AWS Utility Computing (UC) is at the forefront of cloud innovation, providing foundational services like Amazon S3 and EC2. The AWS SageMaker Training team is building cutting-edge services to empower data scientists and software engineers in their deep learning endeavors. As customers increasingly adopt LLMs and Generative AI, we're developing a next-generation AI platform optimized for large-scale model training.
As a Software Development Engineer II, you'll join a dynamic team focused on building distributed machine learning systems that operate at massive scale. You'll work with cutting-edge technology, handling training for models with 100+ billion parameters across thousands of GPU devices.

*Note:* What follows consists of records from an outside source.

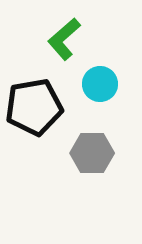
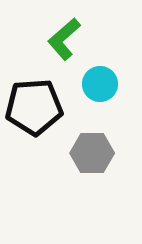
black pentagon: rotated 6 degrees clockwise
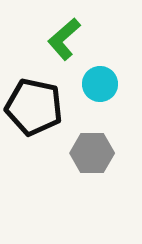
black pentagon: rotated 16 degrees clockwise
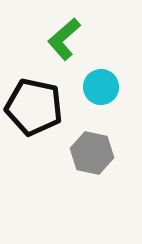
cyan circle: moved 1 px right, 3 px down
gray hexagon: rotated 12 degrees clockwise
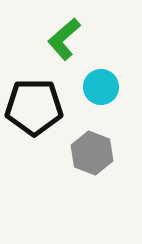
black pentagon: rotated 12 degrees counterclockwise
gray hexagon: rotated 9 degrees clockwise
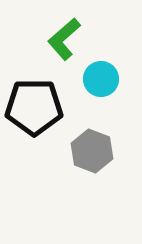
cyan circle: moved 8 px up
gray hexagon: moved 2 px up
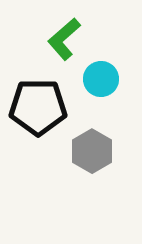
black pentagon: moved 4 px right
gray hexagon: rotated 9 degrees clockwise
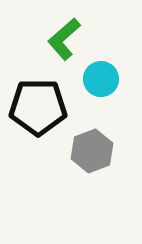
gray hexagon: rotated 9 degrees clockwise
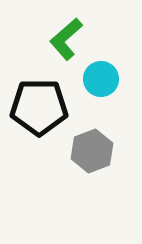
green L-shape: moved 2 px right
black pentagon: moved 1 px right
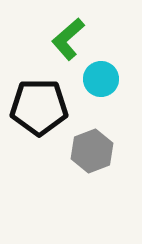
green L-shape: moved 2 px right
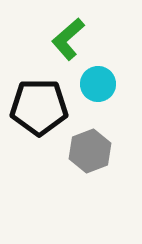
cyan circle: moved 3 px left, 5 px down
gray hexagon: moved 2 px left
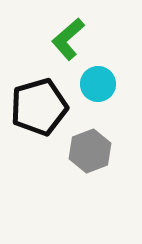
black pentagon: rotated 16 degrees counterclockwise
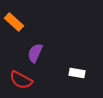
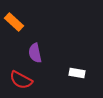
purple semicircle: rotated 36 degrees counterclockwise
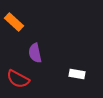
white rectangle: moved 1 px down
red semicircle: moved 3 px left, 1 px up
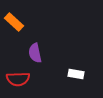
white rectangle: moved 1 px left
red semicircle: rotated 30 degrees counterclockwise
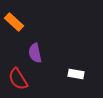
red semicircle: rotated 60 degrees clockwise
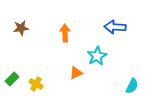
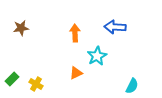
orange arrow: moved 10 px right
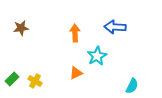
yellow cross: moved 1 px left, 3 px up
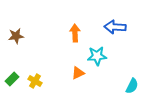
brown star: moved 5 px left, 8 px down
cyan star: rotated 24 degrees clockwise
orange triangle: moved 2 px right
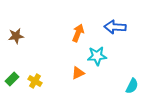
orange arrow: moved 3 px right; rotated 24 degrees clockwise
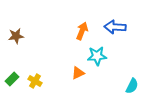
orange arrow: moved 4 px right, 2 px up
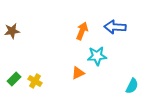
brown star: moved 4 px left, 5 px up
green rectangle: moved 2 px right
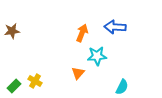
orange arrow: moved 2 px down
orange triangle: rotated 24 degrees counterclockwise
green rectangle: moved 7 px down
cyan semicircle: moved 10 px left, 1 px down
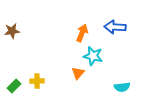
cyan star: moved 4 px left; rotated 18 degrees clockwise
yellow cross: moved 2 px right; rotated 32 degrees counterclockwise
cyan semicircle: rotated 56 degrees clockwise
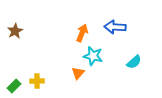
brown star: moved 3 px right; rotated 21 degrees counterclockwise
cyan semicircle: moved 12 px right, 25 px up; rotated 35 degrees counterclockwise
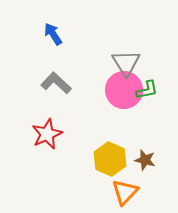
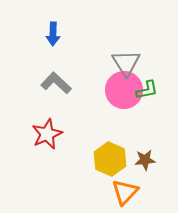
blue arrow: rotated 145 degrees counterclockwise
brown star: rotated 20 degrees counterclockwise
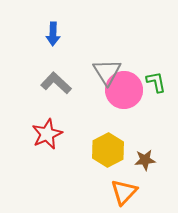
gray triangle: moved 19 px left, 9 px down
green L-shape: moved 9 px right, 8 px up; rotated 90 degrees counterclockwise
yellow hexagon: moved 2 px left, 9 px up; rotated 8 degrees clockwise
orange triangle: moved 1 px left
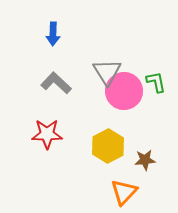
pink circle: moved 1 px down
red star: rotated 24 degrees clockwise
yellow hexagon: moved 4 px up
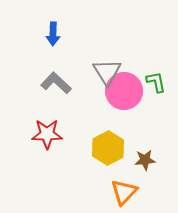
yellow hexagon: moved 2 px down
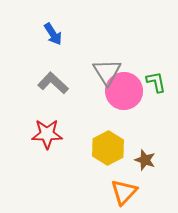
blue arrow: rotated 35 degrees counterclockwise
gray L-shape: moved 3 px left
brown star: rotated 25 degrees clockwise
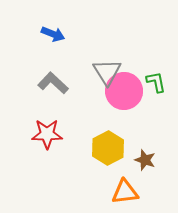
blue arrow: rotated 35 degrees counterclockwise
orange triangle: moved 1 px right; rotated 40 degrees clockwise
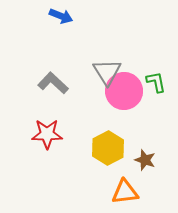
blue arrow: moved 8 px right, 18 px up
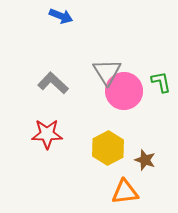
green L-shape: moved 5 px right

The role combines innovative research with practical implementation, requiring expertise in high-performance computing and scalable systems architecture.
The position offers unique opportunities to collaborate with leading technology companies and the open-source community, including PyTorch and NVIDIA. You'll be instrumental in designing and implementing solutions that help customers leverage the power of AI and machine learning at scale. The team values innovation, technical excellence, and the ability to deliver results in a fast-paced environment.
AWS provides a collaborative environment where you can grow professionally through mentorship, knowledge-sharing, and career advancement resources. The company emphasizes work-life harmony and maintains an inclusive culture through employee-led affinity groups and ongoing learning experiences. You'll be part of a diverse team that's committed to becoming Earth's Best Employer while pushing the boundaries of what's possible in cloud computing and AI.
This role is perfect for someone who is passionate about building large-scale AI infrastructure, has strong technical abilities, and wants to make a significant impact on how the world uses machine learning technology. You'll have the opportunity to work on challenging problems, influence the direction of AWS's AI platform, and help customers achieve their machine learning goals.